Thanks to F X Holden who took the opportunity of a recent grogblogging to point me towards the recent report of the House of Representatives Standing Committee on Health and Ageing entitled “The Blame Game: Report on the inquiry into health funding“. I’ve not checked it all out in detail yet but was very pleased to see recommendation 29.

The Australian Government support the development of hospital and clinician-based performance information systems to better inform patients about the competence of health care providers and strengthen accountability of health professionals and health service providers. Reporting systems should allow, where appropriate, for performance information to be qualified to reflect differences in the type of patients being treated. (para 9.54)

There are various ways of doing this, but the most responsive and decentralised way to do it, the way which generally allows maximum scope for innovation, is what I’ve called the Gruen Tender. How does a Gruen Tender work? (I hear you cry).

Well I’m glad you asked. A service provider seeking to win your business predicts some quantitative outcome. You’d be familiar with real estate agents telling you how enthusiastic they are about your own house’s prospects on the market and plying you with optimistic estimates. So if you were holding a Gruen Tender to decide what real estate agent gets to auction your house you ask all the agents who are after your business to predict what price they’ll achieve. Then – and this is the point – you adjust their estimate with knowledge of how optimistic or pessimistic their bids have been in the past. How do you know that? Well part of the architecture of the scheme is that such bids and their outcomes are kept in ‘real time’ on a website somewhere for just the purpose of generating general indications of service providers’ accuracy in making predictions.
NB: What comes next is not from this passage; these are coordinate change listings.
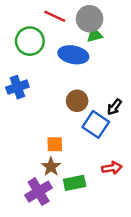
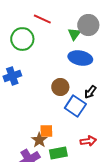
gray circle: (90, 19) -> (88, 25), moved
green triangle: (94, 35) -> (74, 34), turned -40
blue ellipse: (73, 55) -> (80, 58), moved
orange square: (55, 144) -> (46, 131), moved

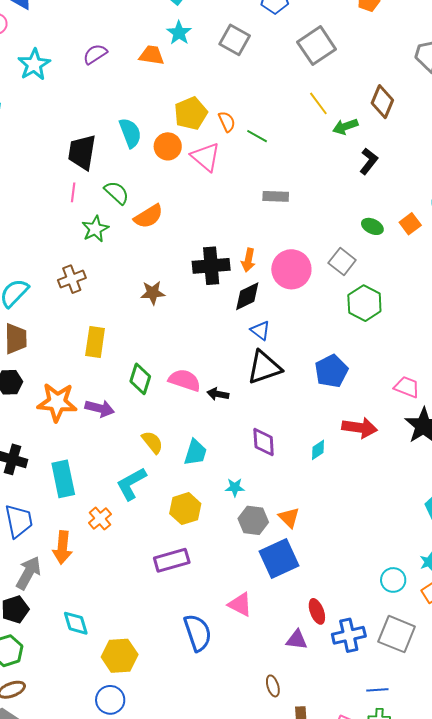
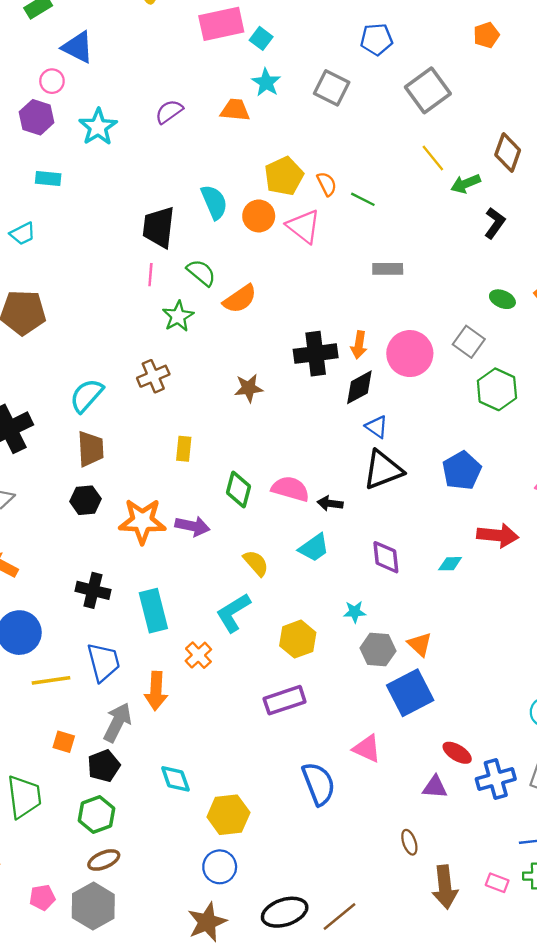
yellow rectangle: (95, 342) -> (184, 449), size x0.7
cyan diamond: (318, 450) -> (450, 564), turned 35
cyan trapezoid: (195, 452) -> (314, 548), moved, turned 40
red ellipse: (317, 611) -> (457, 753), turned -35

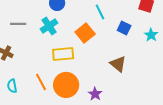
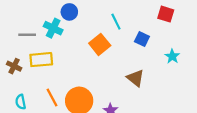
cyan cross: (49, 26) -> (53, 28), moved, turned -30
cyan star: (151, 35) -> (172, 56), moved
yellow rectangle: (63, 54) -> (41, 60), moved

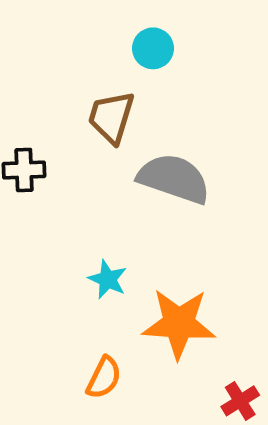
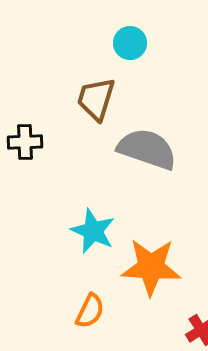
cyan star: (108, 279) -> (93, 231), size x1.4

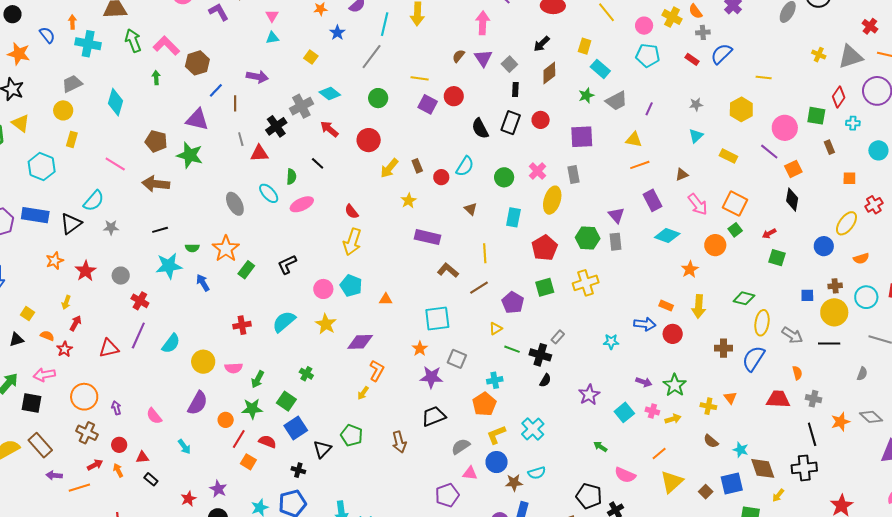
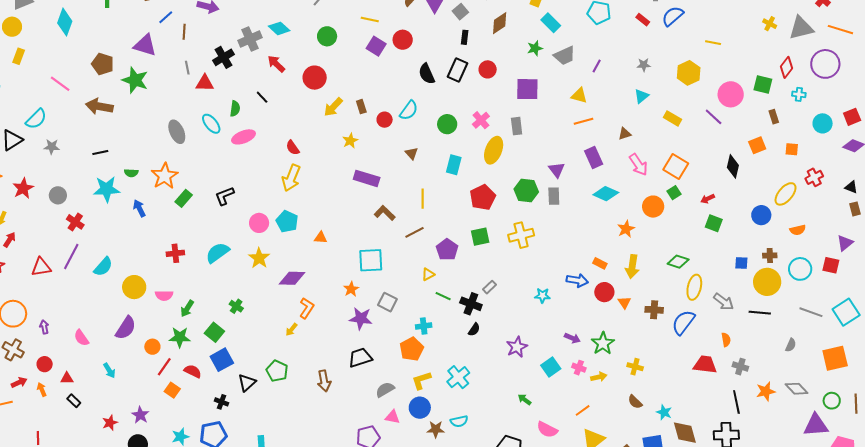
orange square: (793, 169) -> (757, 145), moved
orange triangle: (730, 398) -> (624, 302), moved

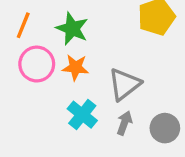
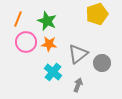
gray arrow: (124, 123) -> (78, 85), moved
gray circle: (165, 128) -> (102, 63), moved

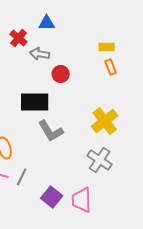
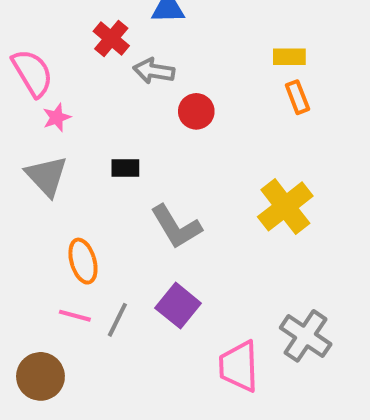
black rectangle: (35, 102) -> (125, 168), moved, size x0.5
gray cross: (100, 160) -> (306, 336), moved
purple square: (52, 197) -> (178, 306), moved

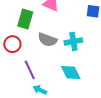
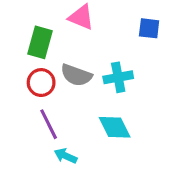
red circle: (12, 44) -> (41, 83), moved

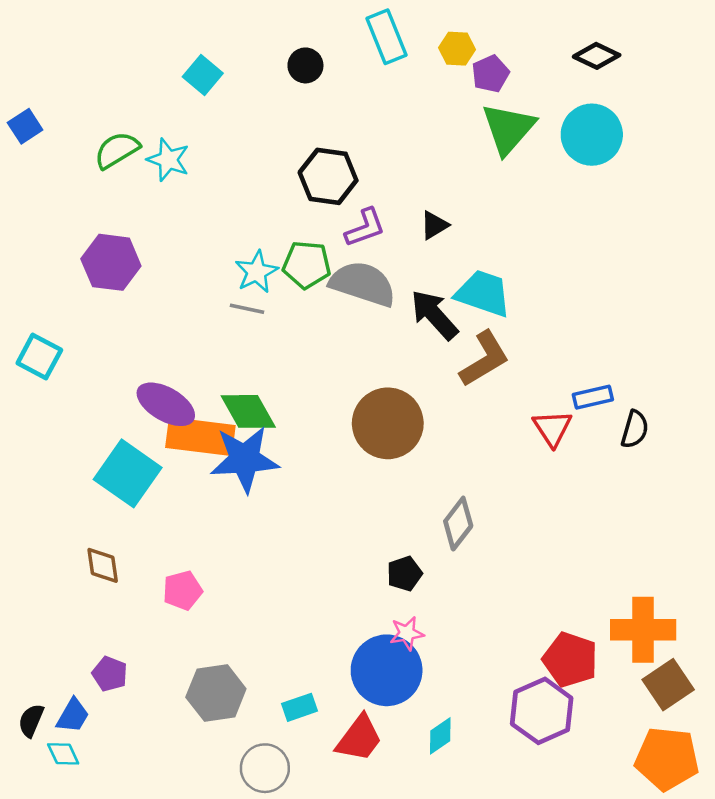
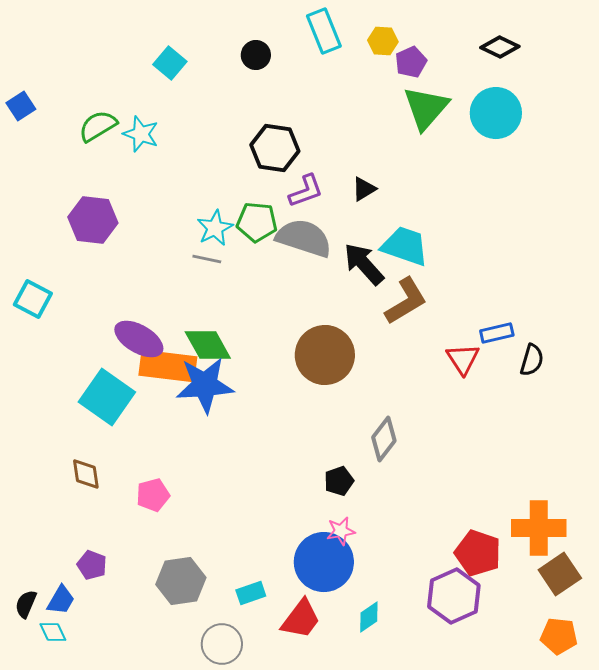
orange pentagon: (667, 759) -> (559, 636), size x0.7

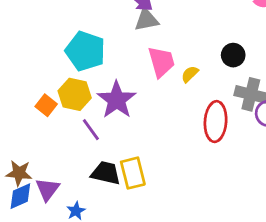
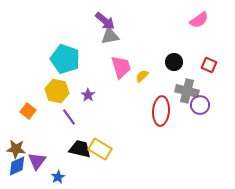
purple star: (117, 100) -> (88, 95), size x0.5
orange square: (46, 105) -> (28, 111), moved
yellow rectangle: (133, 173) -> (100, 149), turned -45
The following diagram gives you the picture I hope.

How would this work for a clinical service provider? A hospital (say), would predict their chances of performing a procedure without an adverse event. Over time a system which could compare past predictions with past outcomes could also generate information from which one could adjust future predictions. The best provider would be one whose prediction (adjusted for their past optimism or pessimism) was the best. As illustrated in this table.

I’ve written it up at greater length here. And here’s a fuller Outline of Gruen Tender (pdf)

So, as George Walker Bush might say – bring them on.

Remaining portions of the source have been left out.